There was a show on one of the documentary channels about him recently, I can't recall which channel.
Um, but who set forth the doctrine of "containment"? Harry Something Truman.
Any way, when the French did the French thing, that is, running away, that inflamed the mess in Algeria.
So the French ran away from that fight too, which begat the islamofascist movement.
If suicide bombers started blowing themselves up and killing people in downtown Boston, would Kennedy say that they were trying to win the hearts and minds of the people of Massachusetts?
Iraqis suffered for years under Saddam Hussein. Which Iraqis, Senator Kennedy, had their hearts and minds won over by seeing their friends and relatives blown up by insurgents? I'll tell you which ones. The ones who went out and voted. The insurgents random, wanton bloodshed drove them to the polls, you idiot.

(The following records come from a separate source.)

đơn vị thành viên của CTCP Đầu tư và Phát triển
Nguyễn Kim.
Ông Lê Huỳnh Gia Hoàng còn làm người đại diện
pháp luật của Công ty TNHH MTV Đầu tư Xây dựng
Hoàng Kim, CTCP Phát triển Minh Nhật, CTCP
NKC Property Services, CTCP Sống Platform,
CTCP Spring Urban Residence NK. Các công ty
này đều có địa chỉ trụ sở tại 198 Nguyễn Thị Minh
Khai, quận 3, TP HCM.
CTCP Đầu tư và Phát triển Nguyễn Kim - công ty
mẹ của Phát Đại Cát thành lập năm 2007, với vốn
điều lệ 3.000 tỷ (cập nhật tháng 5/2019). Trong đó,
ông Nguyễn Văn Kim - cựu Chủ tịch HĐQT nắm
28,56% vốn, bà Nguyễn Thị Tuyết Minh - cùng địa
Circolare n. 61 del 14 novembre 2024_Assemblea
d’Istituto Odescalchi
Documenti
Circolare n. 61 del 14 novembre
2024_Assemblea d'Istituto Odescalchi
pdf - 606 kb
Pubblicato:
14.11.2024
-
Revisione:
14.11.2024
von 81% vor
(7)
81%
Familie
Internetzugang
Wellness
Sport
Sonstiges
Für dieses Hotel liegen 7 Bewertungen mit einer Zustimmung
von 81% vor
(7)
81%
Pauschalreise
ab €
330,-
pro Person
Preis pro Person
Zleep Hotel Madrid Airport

ha ha ha. That cracks me up every time! *-hole
hehhhehehe
ER-AH! "I will increase your taxes, er ah."
BLACK SUBMARINE
Kinnard concocted the incomparably funny "nuts" response for MacAuliffe (to reiterate to the Germans at Bastogne).
That one got by me somehow. I did not know that; you learn something new every day.
Thanks for the info!
Write a book. That is important. Don't let Marxists like Kerry twist the Truth.

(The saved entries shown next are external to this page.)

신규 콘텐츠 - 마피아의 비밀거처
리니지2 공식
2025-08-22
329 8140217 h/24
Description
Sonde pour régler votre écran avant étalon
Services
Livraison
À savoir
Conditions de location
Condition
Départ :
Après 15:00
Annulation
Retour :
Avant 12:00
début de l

Dr. Bill Peters wrote a great book on 'nam. Lots of good guys have. Need to make sure the Truth is firmly established in history so that Marxists do not eradicate it. They will, if given the chance.. they will.
Just curious, did the swimmer know about Kinnard when he was there? After Ia Drang/LZ XRay did anyone hear from Kennedy, did he do anything for ya'll?
Terms: junket, trotting, trip, survey.
All history by the Politics!!!!!!!!!!!!!!!!!!!!!!!!
subject to change.
This may be where Ted is getting his material:
http://informationclearinghouse.info/article7468.htm
See "Terrorist Propaganda". This video is directed to the Europeans and condemns the US and Britain. I stumbled accross it while trolling through antiwar.com
That's got to be some leftwing Eurocoward with a bag over his head, there's no way in hell that's an Arab talking in that video. Sounds a bit like an Irishman.
"Um, but who set forth the doctrine of "containment"? Harry Something Truman."
I believe you are correct, however Eisenhower sent the 1st US troops to Viet Nam.